How something as important to the United States (and required by the Constitution) could be run so poorly belies good government. The cent is obsolete. The nickel requires a composition change. The half dollar and dollar coins are produced for the sake of collectors…
We’re not opposed to the privatization of cent production. That’s how it was done in colonial times (so there’s precedent to learn from), and even 19th century metallurgist and coiner Lewis Feuchtwanger proposed as much when he submitted his “German silver” Feuchtwanger cent to Congress.
Congress rejected his plan and the United States has never granted private companies the right to manufacture coins. It’s time to change how we think about the cent. We should no longer think of it as money. Instead, we should use it as a unit of account. Something that makes it easier to work out our taxes and balance sheets, but not something we actually carry around in our pockets and purses.
Do you see a repeat performance of the 2011-D Army half dollar for the 2013 Five Star General issues?
Bryan, Blacksburg, Virginia
If by past performance you mean dealers and wholesalers buying up thousands of pieces and cashing in when collectors-at-large find out that the 2013 issues sold poorly, then yes. There’s nothing new under the sun.
But the thing we always like to get across to collectors is this: If you don’t want the coin now and won’t buy it any time soon, then why pay a stiff premium for it later just because you found out that they only made 23,000 half dollars and 4,200 gold fives?

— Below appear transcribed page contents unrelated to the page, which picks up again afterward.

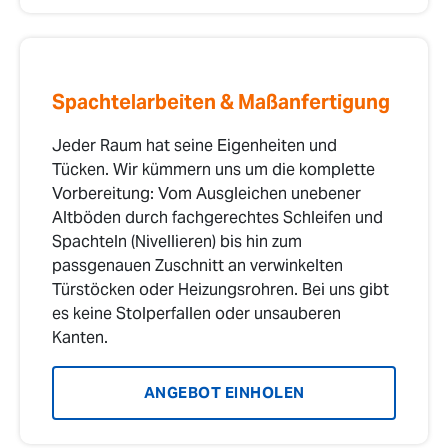
Spachtelarbeiten & Maßanfertigung
Jeder Raum hat seine Eigenheiten und
Tücken. Wir kümmern uns um die komplette
Vorbereitung: Vom Ausgleichen unebener
Altböden durch fachgerechtes Schleifen und
Spachteln (Nivellieren) bis hin zum
passgenauen Zuschnitt an verwinkelten
Türstöcken oder Heizungsrohren. Bei uns gibt
es keine Stolperfallen oder unsauberen
Kanten.
ANGEBOT EINHOLEN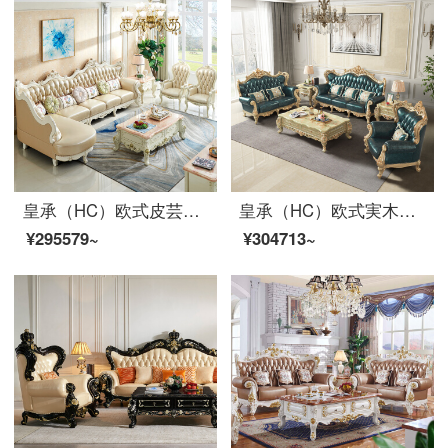
皇承（HC）欧式皮芸ソファ家具セット実木回転角ソファ913宮廷·欧式回転角ソファ1+3+貴妃+レジャーチェア*2
皇承（HC）欧式実木ソファフィレンツェシリーズ客間家具セット826【シングルルーム+ツインルーム+3人位】
¥295579~
¥304713~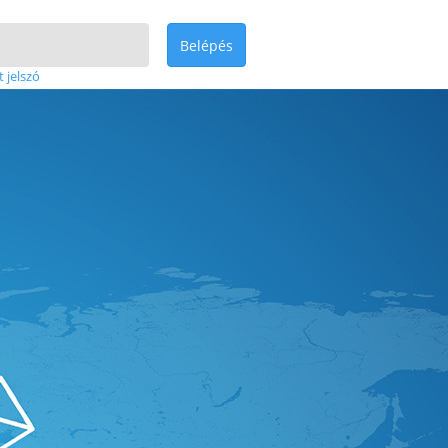
Belépés
t jelszó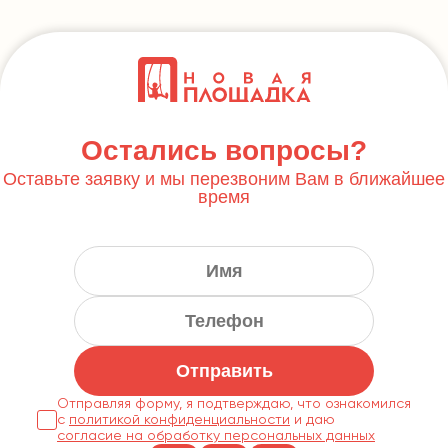
Остались вопросы?
Оставьте заявку и мы перезвоним Вам в ближайшее
время
Отправить
Отправляя форму, я подтверждаю, что ознакомился
с
политикой конфиденциальности
согласие на обработку персональных данных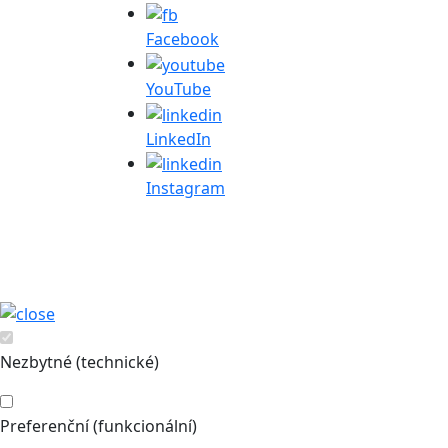
Facebook
YouTube
LinkedIn
Instagram
Nezbytné (technické)
Preferenční (funkcionální)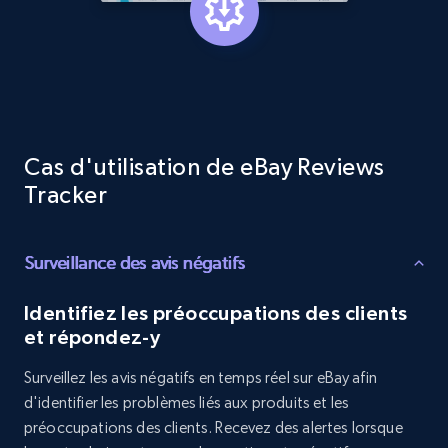
and more.
1.3K+
175+
Commencer
Cas d'utilisation de eBay Reviews
Target - Gather data on products using
Tracker
specified keywords
URL, Product id, Title, Product description,
Rating, Reviews count, Initial price, Discount,
Surveillance des avis négatifs
and more.
Identifiez les préoccupations des clients
1.3K+
175+
Commencer
et répondez-y
Surveillez les avis négatifs en temps réel sur eBay afin
d'identifier les problèmes liés aux produits et les
Target - Discover products by category url
préoccupations des clients. Recevez des alertes lorsque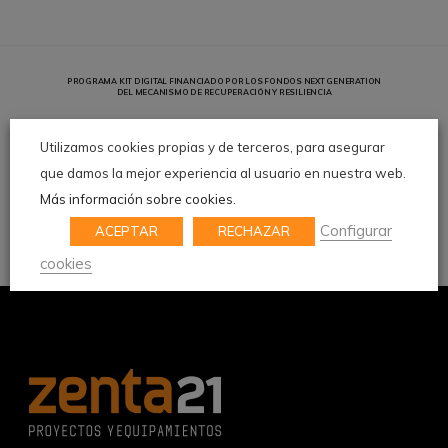
PROGRAMA KIT DIGITAL FINANCIADO POR LOS FONDOS NEXT GENERATION
DEL MECANISMO DE RECUPERACIÓN Y RESILIENCIA
Utilizamos cookies propias y de terceros, para asegurar
que damos la mejor experiencia al usuario en nuestra web.
Más información sobre cookies.
Configurar
ACEPTAR
RECHAZAR
cookies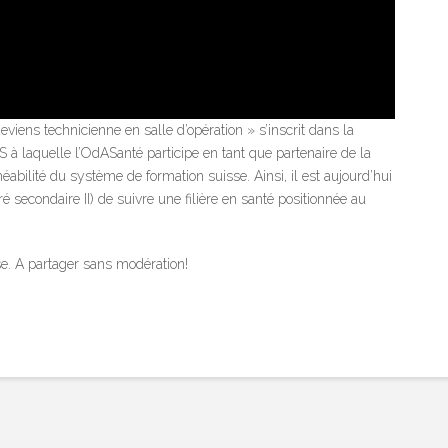
viens technicienne en salle d’opération » s’inscrit dans la
elle l’OdASanté participe en tant que partenaire de la
bilité du système de formation suisse. Ainsi, il est aujourd’hui
é secondaire II) de suivre une filière en santé positionnée au
isse. A partager sans modération!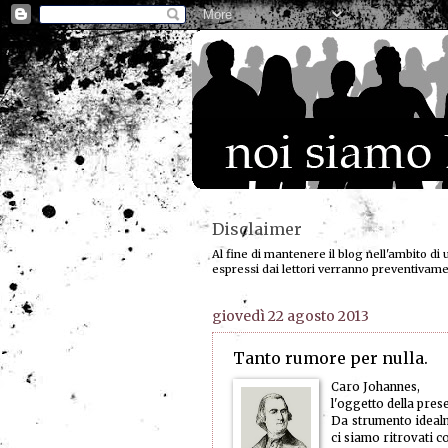
Disclaimer
Al fine di mantenere il blog nell'ambito di 
espressi dai lettori verranno preventivam
giovedì 22 agosto 2013
Tanto rumore per nulla.
Caro Johannes,
l'oggetto della prese
Da strumento idealm
ci siamo ritrovati c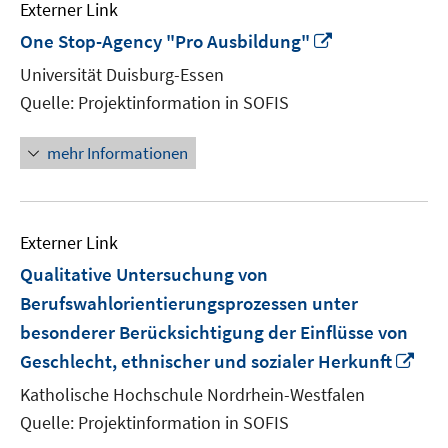
Externer Link
In
One Stop-Agency "Pro Ausbildung"
neuem
Universität Duisburg-Essen
Fenster
Quelle: Projektinformation in SOFIS
öffnen
mehr Informationen
Externer Link
Qualitative Untersuchung von
Berufswahlorientierungsprozessen unter
besonderer Berücksichtigung der Einflüsse von
In
Geschlecht, ethnischer und sozialer Herkunft
ne
Katholische Hochschule Nordrhein-Westfalen
Fen
Quelle: Projektinformation in SOFIS
öff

If you’re lucky, your heirs might get back every dollar you put into the modern commemorative series when they inherit them. However, there’s no guarantee of that. The coin programs themselves can be inspired at times, but they’re mostly banal and characterless. We like them, for some reason, but certainly not from the perspective of investing in them. We don’t even care for MS-70 or PR-70DCAM collecting because subtle shifts in grading standards are clearly visible in the population reports. That, and the difference between a MS-69 and a MS-70 example is so slight that there really are no bragging rights to be gained by having the better example.
We wouldn’t mind seeing a radical overhaul of the commemorative program. By way of sales figures, most collectors feel the same way… as long as you don’t ask them in the first month of next year, when they are scrambling to buy those newly unavailable “key dates”.